**Brief:**
Leaving the pictures aside, repeat each line below exactly.

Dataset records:
--
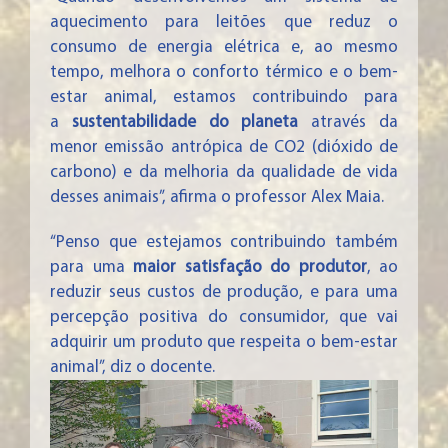
aquecimento para leitões que reduz o
consumo de energia elétrica e, ao mesmo
tempo, melhora o conforto térmico e o bem-
estar animal, estamos contribuindo para
a
sustentabilidade do planeta
através da
menor emissão antrópica de CO2 (dióxido de
carbono) e da melhoria da qualidade de vida
desses animais”, afirma o professor Alex Maia.
“Penso que estejamos contribuindo também
para uma
maior satisfação do produtor
, ao
reduzir seus custos de produção, e para uma
percepção positiva do consumidor, que vai
adquirir um produto que respeita o bem-estar
animal”, diz o docente.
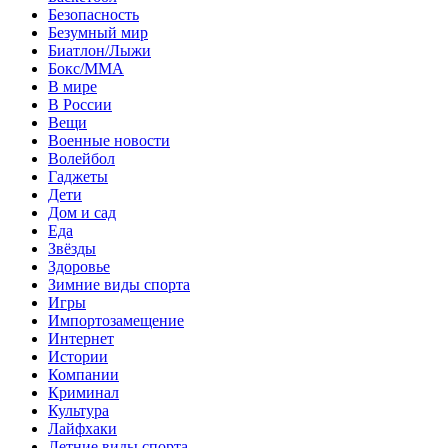
Безопасность
Безумный мир
Биатлон/Лыжи
Бокс/MMA
В мире
В России
Вещи
Военные новости
Волейбол
Гаджеты
Дети
Дом и сад
Еда
Звёзды
Здоровье
Зимние виды спорта
Игры
Импортозамещение
Интернет
Истории
Компании
Криминал
Культура
Лайфхаки
Летние виды спорта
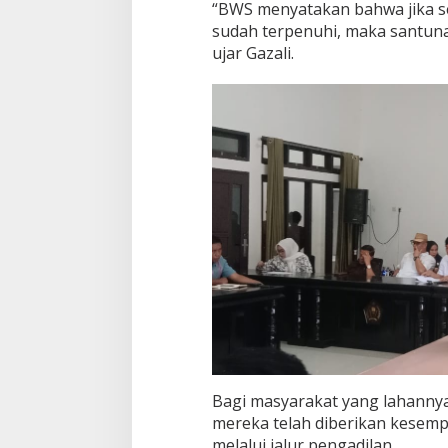
“BWS menyatakan bahwa jika s
m
s
sudah terpenuhi, maka santuna
o
ujar Gazali.
s
B
e
n
d
u
n
g
a
n
A
m
e
r
o
r
o
Bagi masyarakat yang lahannya
mereka telah diberikan kesem
melalui jalur pengadilan.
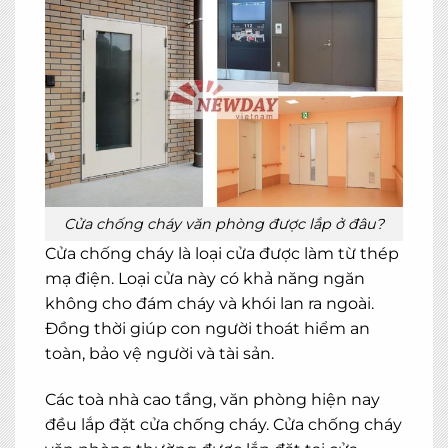
Cửa chống cháy văn phòng được lắp ở đâu?
Cửa chống cháy là loại cửa được làm từ thép
mạ điện. Loại cửa này có khả năng ngăn
không cho đám cháy và khói lan ra ngoài.
Đồng thời giúp con người thoát hiểm an
toàn, bảo vệ người và tài sản.
Các toà nhà cao tầng, văn phòng hiện nay
đều lắp đặt cửa chống cháy. Cửa chống cháy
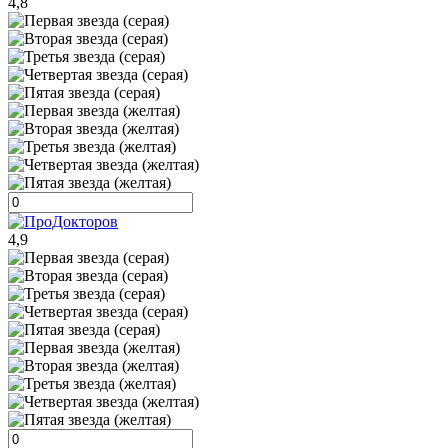
4,8
4,9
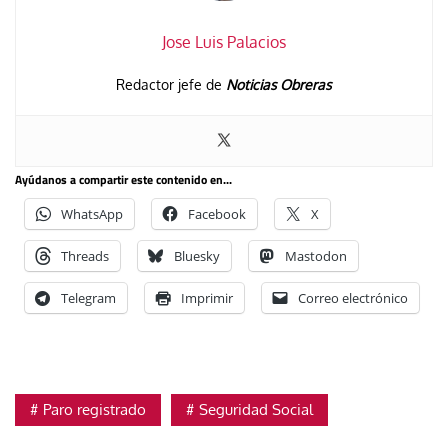
Jose Luis Palacios
Redactor jefe de
Noticias Obreras
Ayúdanos a compartir este contenido en...
WhatsApp
Facebook
X
Threads
Bluesky
Mastodon
Telegram
Imprimir
Correo electrónico
Paro registrado
Seguridad Social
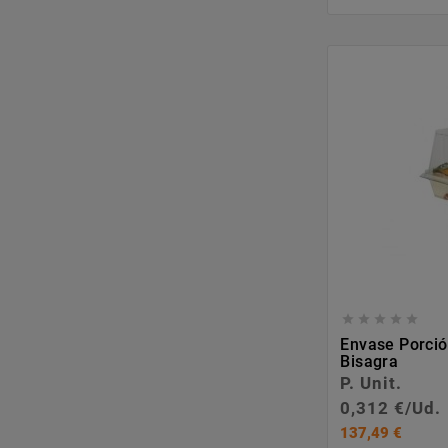





Envase Porció
Bisagra
P. Unit.
0,312 €/Ud.
137,49 €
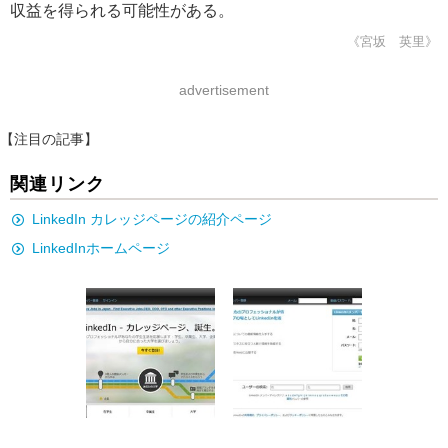
収益を得られる可能性がある。
《宮坂 英里》
advertisement
【注目の記事】
関連リンク
LinkedIn カレッジページの紹介ページ
LinkedInホームページ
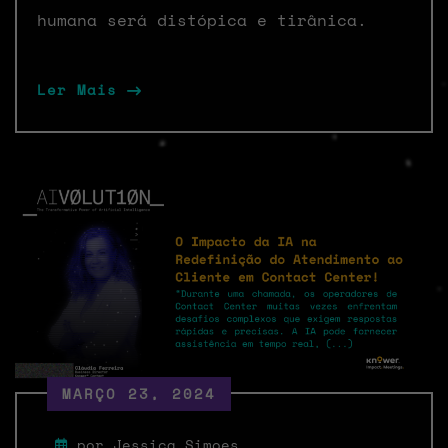
humana será distópica e tirânica.
Ler Mais
MARÇO 23, 2024
por Jessica Simoes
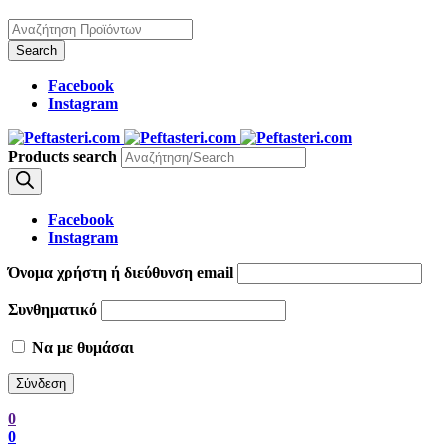
Facebook
Instagram
Products search
Facebook
Instagram
Όνομα χρήστη ή διεύθυνση email
Συνθηματικό
Να με θυμάσαι
0
0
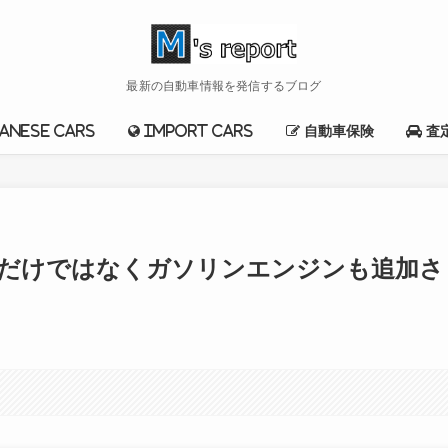
最新の自動車情報を発信するブログ
anese cars
import cars
自動車保険
査
ルだけではなくガソリンエンジンも追加さ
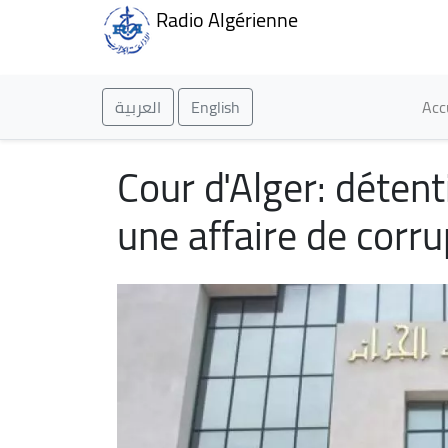
Radio Algérienne
Ma
العربية
English
Acc
Cour d'Alger: déten
une affaire de corru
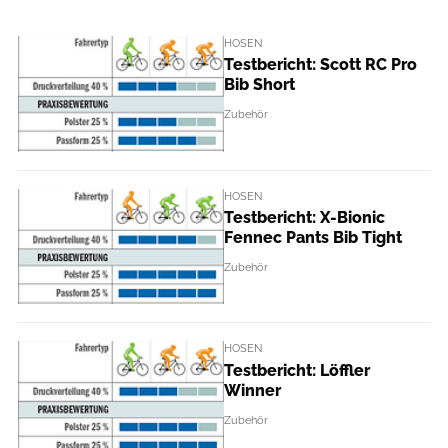
HOSEN
Testbericht: Scott RC Pro
Bib Short
Zubehör
HOSEN
Testbericht: X-Bionic
Fennec Pants Bib Tight
Zubehör
HOSEN
Testbericht: Löffler
Winner
Zubehör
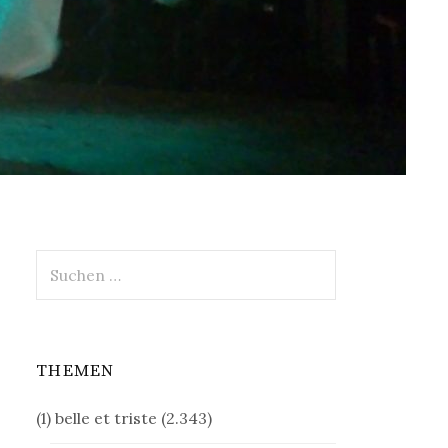
Suchen
nach:
THEMEN
(1) belle et triste
(2.343)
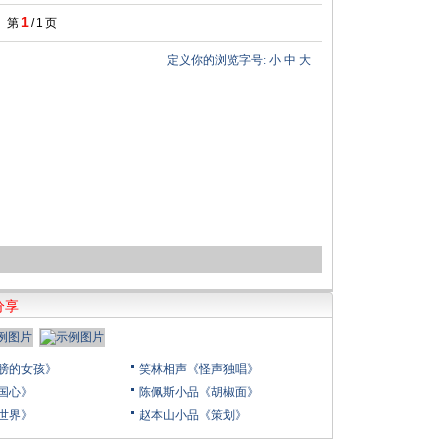
1
第
/
1
页
定义你的浏览字号:
小
中
大
分享
膀的女孩》
笑林相声《怪声独唱》
国心》
陈佩斯小品《胡椒面》
世界》
赵本山小品《策划》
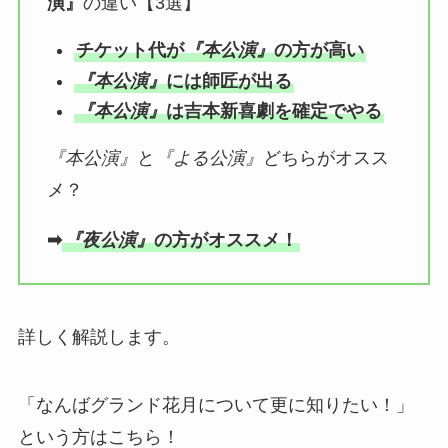
演』
の違い【3選】
チケット代が
『本公演』
の方が高い
『本公演』
には師匠が出る
『本公演』
は吉本新喜劇を確定でやる
『本公演』
と
『よる公演』
どちらがオスス
メ？
➡︎
『夜公演』
の方がオススメ！
詳しく解説します。
「なんばグランド花月について更に知りたい！」
という方はこちら！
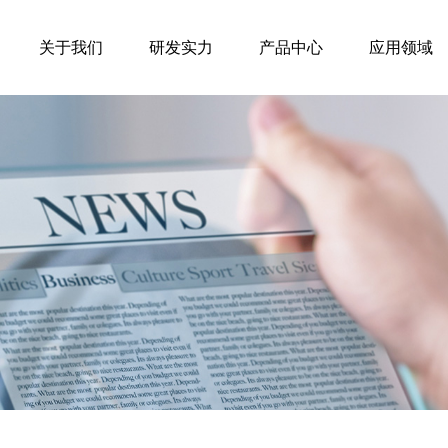
关于我们
研发实力
产品中心
应用领域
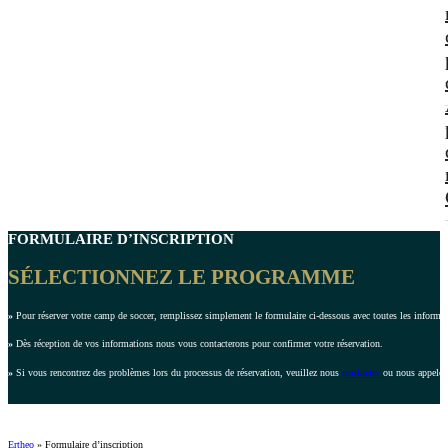
FORMULAIRE D’INSCRIPTION
SÉLECTIONNEZ LE PROGRAMME
»
Pour réserver votre camp de soccer, remplissez simplement le formulaire ci-dessous avec toutes les inform
»
Dès réception de vos informations nous vous contacterons pour confirmer votre réservation.
»
Si vous rencontrez des problèmes lors du processus de réservation, veuillez nous
contacter
ou nous appeler
Ertheo
»
Formulaire d’inscription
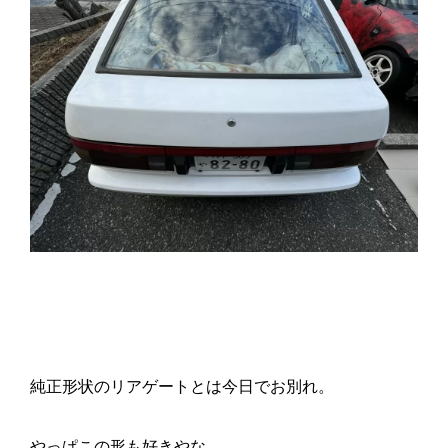
純正形状のリアゲートとは今日でお別れ。
やっぱこの形も好きやな。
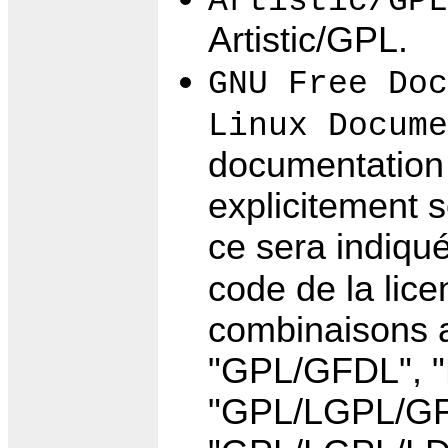
Artistic/GPL
Artistic/GPL.
GNU Free Doc
Linux Docume
documentation 
explicitement s
ce sera indiqué
code de la lice
combinaisons a
"GPL/GFDL", 
"GPL/LGPL/GF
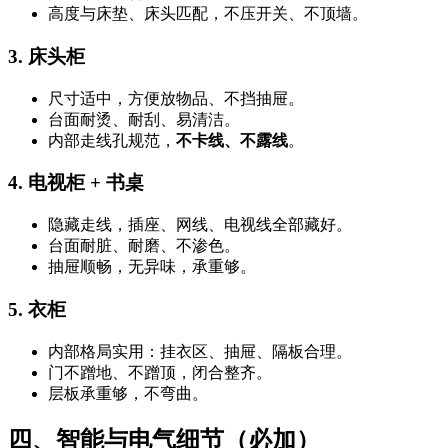
高度与床垫、床头匹配，不压开关、不顶墙。
3. 床头柜
尺寸适中，方便放物品、不挡抽屉。
台面耐烫、耐刮、易清洁。
内部走线孔规范，
不卡线、不露线
。
4. 电视柜 + 书桌
隐藏走线，插座、网线、电视线全部藏好。
台面耐脏、耐磨、不渗色。
抽屉顺畅，无异味，承重够。
5. 衣柜
内部格局实用：挂衣区、抽屉、隔板合理。
门不蹭地、不蹭顶，闭合整齐。
层板承重够，不弯曲。
四、智能与电气细节（必加）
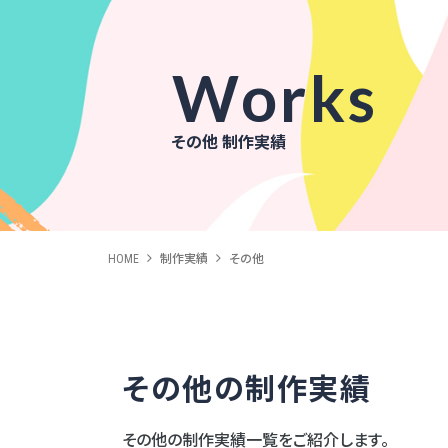
Works
その他 制作実績
HOME
制作実績
その他
その他の制作実績
その他の制作実績一覧をご紹介します。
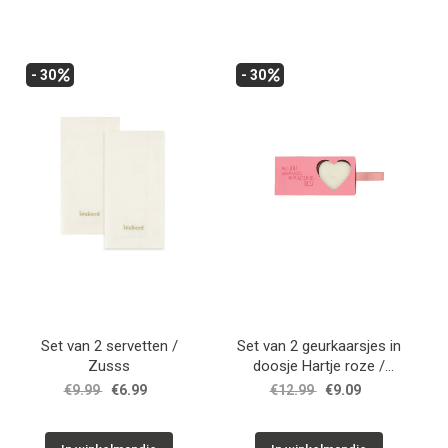
- 30
- 30
Set van 2 servetten /
Set van 2 geurkaarsjes in
Zusss
doosje Hartje roze /
Zusss
€9.99
€6.99
€12.99
€9.09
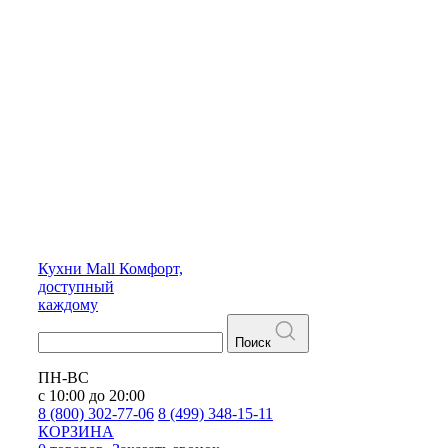
Кухни
Mall
Комфорт,
доступный
каждому
Поиск
ПН-ВС
с 10:00 до 20:00
8 (800) 302-77-06
8 (499) 348-15-11
КОРЗИНА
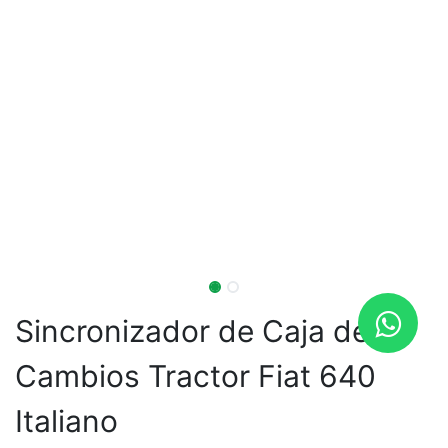
Sincronizador de Caja de
Cambios Tractor Fiat 640
Italiano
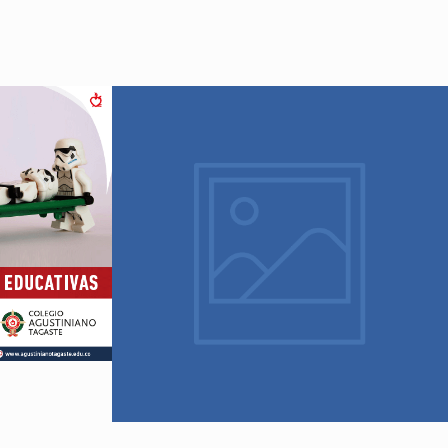
4 febrero, 2020
as – Cruz
Eucaristía 2020 – Nuestra
ana
Señora de la Candelaria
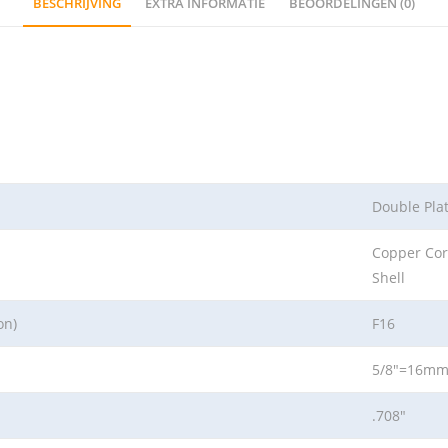
BESCHRIJVING
EXTRA INFORMATIE
BEOORDELINGEN (0)
Double Pla
Copper Cor
Shell
on)
F16
5/8″=16m
.708″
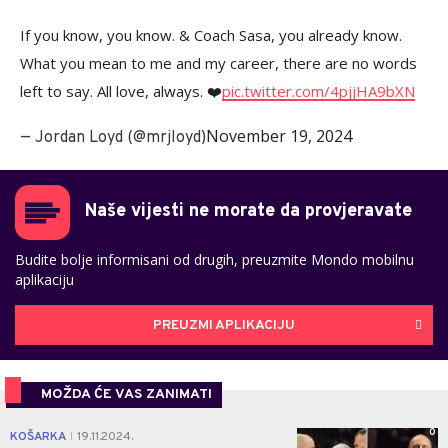
If you know, you know. & Coach Sasa, you already know.
What you mean to me and my career, there are no words
left to say. All love, always. ❤️
pic.twitter.com/4pjjHA9bXN
November 19, 2024
— Jordan Loyd (@mrjloyd)
Naše vijesti ne morate da provjeravate
Budite bolje informisani od drugih, preuzmite Mondo mobilnu
aplikaciju
PREUZMI APLIKACIJU
MOŽDA ĆE VAS ZANIMATI
0
KOŠARKA
19.11.2024.
|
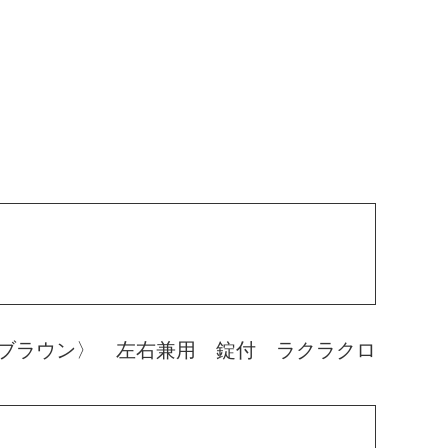
ブラウン〉 左右兼用 錠付 ラクラクロ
--
**Answer for the task:**
aquecimento para leitões que reduz o
consumo de energia elétrica e, ao mesmo
tempo, melhora o conforto térmico e o bem-
estar animal, estamos contribuindo para
a
sustentabilidade do planeta
através da
menor emissão antrópica de CO2 (dióxido de
carbono) e da melhoria da qualidade de vida
desses animais”, afirma o professor Alex Maia.
“Penso que estejamos contribuindo também
para uma
maior satisfação do produtor
, ao
reduzir seus custos de produção, e para uma
percepção positiva do consumidor, que vai
adquirir um produto que respeita o bem-estar
animal”, diz o docente.
Безопасность
Безумный мир
Биатлон/Лыжи
Бокс/MMA
В мире
В России
Вещи
Военные новости
Волейбол
Гаджеты
Дети
Дом и сад
Еда
Звёзды
Здоровье
Зимние виды спорта
Игры
Импортозамещение
Интернет
Истории
Компании
Криминал
Культура
Лайфхаки
Летние виды спорта
“BWS menyatakan bahwa jika s
m
s
sudah terpenuhi, maka santuna
o
ujar Gazali.
s
B
e
n
d
u
n
g
a
n
A
m
e
r
o
r
o
Bagi masyarakat yang lahannya
mereka telah diberikan kesem
melalui jalur pengadilan.
Cửa chống cháy văn phòng được lắp ở đâu?
Cửa chống cháy là loại cửa được làm từ thép
mạ điện. Loại cửa này có khả năng ngăn
không cho đám cháy và khói lan ra ngoài.
Đồng thời giúp con người thoát hiểm an
toàn, bảo vệ người và tài sản.
Các toà nhà cao tầng, văn phòng hiện nay
đều lắp đặt cửa chống cháy. Cửa chống cháy
4,8
4,9
Jose Luis Palacios
Redactor jefe de
Noticias Obreras
Ayúdanos a compartir este contenido en...
WhatsApp
Facebook
X
Threads
Bluesky
Mastodon
Telegram
Imprimir
Correo electrónico
Paro registrado
Seguridad Social





Envase Porció
Bisagra
P. Unit.
0,312 €/Ud.
137,49 €
収益を得られる可能性がある。
《宮坂 英里》
advertisement
【注目の記事】
関連リンク
LinkedIn カレッジページの紹介ページ
LinkedInホームページ
humana será distópica e tirânica.
Ler Mais
MARÇO 23, 2024
por Jessica Simoes
Facebook
Instagram
Products search
Facebook
Instagram
Όνομα χρήστη ή διεύθυνση email
Συνθηματικό
Να με θυμάσαι
0
0
最新の自動車情報を発信するブログ
anese cars
import cars
自動車保険
査
ルだけではなくガソリンエンジンも追加さ
Radio Algérienne
Ma
العربية
English
Acc
Cour d'Alger: déten
une affaire de corru
HOSEN
Testbericht: Scott RC Pro
Bib Short
Zubehör
HOSEN
Testbericht: X-Bionic
Fennec Pants Bib Tight
Zubehör
HOSEN
Testbericht: Löffler
Winner
Zubehör
Suchen
nach:
THEMEN
(1) belle et triste
(2.343)
1
第
/
1
页
定义你的浏览字号:
小
中
大
分享
膀的女孩》
笑林相声《怪声独唱》
国心》
陈佩斯小品《胡椒面》
世界》
赵本山小品《策划》
演』
の違い【3選】
チケット代が
『本公演』
の方が高い
『本公演』
には師匠が出る
『本公演』
は吉本新喜劇を確定でやる
『本公演』
と
『よる公演』
どちらがオスス
メ？
➡︎
『夜公演』
の方がオススメ！
詳しく解説します。
「なんばグランド花月について更に知りたい！」
という方はこちら！
关于我们
研发实力
产品中心
应用领域
FORMULAIRE D’INSCRIPTION
SÉLECTIONNEZ LE PROGRAMME
»
Pour réserver votre camp de soccer, remplissez simplement le formulaire ci-dessous avec toutes les inform
»
Dès réception de vos informations nous vous contacterons pour confirmer votre réservation.
»
Si vous rencontrez des problèmes lors du processus de réservation, veuillez nous
contacter
ou nous appeler
Ertheo
»
Formulaire d’inscription
純正形状のリアゲートとは今日でお別れ。
やっぱこの形も好きやな。
Artistic/GPL
Artistic/GPL.
GNU Free Doc
Linux Docume
documentation 
explicitement s
ce sera indiqué
code de la lice
combinaisons a
"GPL/GFDL", 
"GPL/LGPL/GF
高度与床垫、床头匹配，不压开关、不顶墙。
3. 床头柜
尺寸适中，方便放物品、不挡抽屉。
台面耐烫、耐刮、易清洁。
内部走线孔规范，
不卡线、不露线
。
4. 电视柜 + 书桌
隐藏走线，插座、网线、电视线全部藏好。
台面耐脏、耐磨、不渗色。
抽屉顺畅，无异味，承重够。
5. 衣柜
内部格局实用：挂衣区、抽屉、隔板合理。
门不蹭地、不蹭顶，闭合整齐。
层板承重够，不弯曲。
四、智能与电气细节（必加）
Works
その他 制作実績
HOME
制作実績
その他
その他の制作実績
その他の制作実績一覧をご紹介します。
- 30
- 30
Set van 2 servetten /
Set van 2 geurkaarsjes in
Zusss
doosje Hartje roze /
Zusss
€9.99
€6.99
€12.99
€9.09
Кухни
Mall
Комфорт,
доступный
каждому
Поиск
ПН-ВС
с 10:00 до 20:00
8 (800) 302-77-06
8 (499) 348-15-11
КОРЗИНА
Sincronizador de Caja de
Cambios Tractor Fiat 640
Italiano
4 febrero, 2020
as – Cruz
Eucaristía 2020 – Nuestra
ana
Señora de la Candelaria
BESCHRIJVING
EXTRA INFORMATIE
BEOORDELINGEN (0)
Double Pla
Copper Cor
Shell
on)
F16
5/8″=16m
.708″
If you know, you know. & Coach Sasa, you already know.
What you mean to me and my career, there are no words
left to say. All love, always. ❤️
pic.twitter.com/4pjjHA9bXN
November 19, 2024
— Jordan Loyd (@mrjloyd)
Naše vijesti ne morate da provjeravate
Budite bolje informisani od drugih, preuzmite Mondo mobilnu
aplikaciju
PREUZMI APLIKACIJU
MOŽDA ĆE VAS ZANIMATI
0
KOŠARKA
19.11.2024.
|
ブラウン〉 左右兼用 錠付 ラクラクロ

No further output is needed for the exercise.